Reading Between the Baselines: Clubhouse Ethics 101

April 27, 2007
My first two years as a member of the media have been pretty smooth. I’ve worked with dozens of college players and coaches, talked to baseball executives, met scouts, and interviewed a bunch of minor leaguers without so much as a hiccup. But those interactions all came on relatively neutral territory, not the beast that is the losing team’s clubhouse.

I’m new to Durham, so I thought it would be fun to check out the Bulls in their first home series of 2007. And although it was less than 50 degrees for most of Saturday evening, I was so euphoric from the game and atmosphere that I decided it was a good idea to go chat with some of the visiting Syracuse players in their clubhouse after the team had just lost 9-5—my first mistake.

There’s a rule posted on the door of the visiting team’s locker room that basically says, “All media members must wait 15 minutes after the conclusion of the game before entering the clubhouse.” I foolishly strolled in about five minutes after the game—my second mistake.

Syracuse manager Doug Davis met me in the entryway of the clubhouse, and we had a good, friendly conversation, so I continued toward the player’s quarters without thinking twice—my third mistake.

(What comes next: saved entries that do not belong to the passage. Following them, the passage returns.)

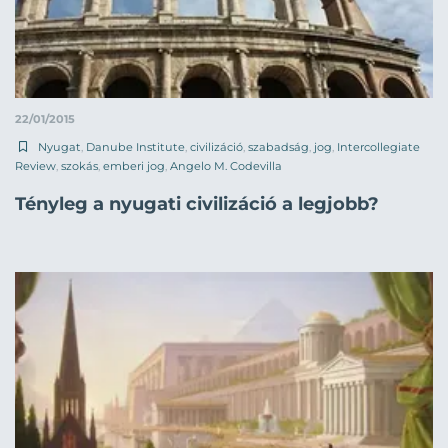
22/01/2015
Nyugat
,
Danube Institute
,
civilizáció
,
szabadság
,
jog
,
Intercollegiate
Review
,
szokás
,
emberi jog
,
Angelo M. Codevilla
Tényleg a nyugati civilizáció a legjobb?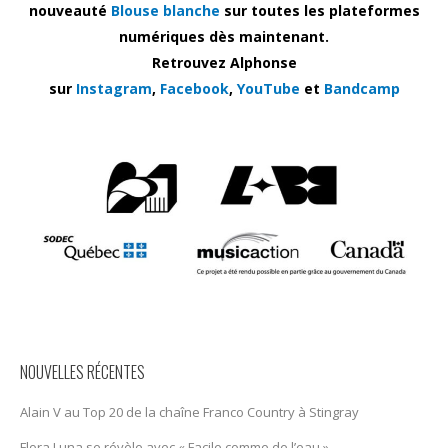
nouveauté
Blouse blanche
sur toutes les plateformes
numériques dès maintenant.
Retrouvez Alphonse
sur
Instagram
,
Facebook
,
YouTube
et
Bandcamp
NOUVELLES RÉCENTES
Alain V au Top 20 de la chaîne Franco Country à Stingray
Flora Luna se révèle avec « Facile comme de l’eau »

As I attracted dozens of cold looks and saw more naked male silhouettes from the corner of my eye than I’ve seen in my life, I realized that I didn’t know what the player I wanted to talk to, John-Ford Griffin, looked like. No worries, I’d just ask one of the guys working in the club house—my fourth mistake.

He pointed Griffin out to me, but before I could go talk to him, another clubhouse worker pulled me off to the side.

“What the hell do you think you’re doing?” he said. “You saw the sign. It’s OK to come in early if the team just won but not after a loss like this. C’mon man. You have no business being here right now.”

“I’m sorry,” I replied. “I’m new at this and I wasn’t thinking clearly. I’ll wait a bit longer.”

So I put myself on a timeout until the club house guy gave me the green light.

By this time, Griffin was settled in at a card table with a group of his teammates and I was completely terrified by what I’d gotten myself into. Eyes wide and knees on the verge of shaking, I crept up to the table like a teenager trying to sneak out of the house for the first time.

One of the Syracuse veterans who was sitting at the table could smell my fear.

“Excuse me John-Ford, can I have a second of your time? ” I asked.

“You’ve got to be kidding me!” the veteran who was all too keen on my apprehension exclaimed.

“I’m sorry, I didn’t mean to interrupt,” I said weakly.

“No, I’m just messing with you,” he laughed, as everyone who saw the interaction couldn’t help but snicker.

Bright red and now noticeably shaking, I stuttered through my short list of questions for Griffin. He politely listened before giving me some sincere and detailed responses. I sensed that he felt a little sympathy for me.

As I left the clubhouse—oversized laptop case across my shoulder—and walked up the street to my car, I realized that I’d just been initiated. And I’d never forget what a humbling experience it was.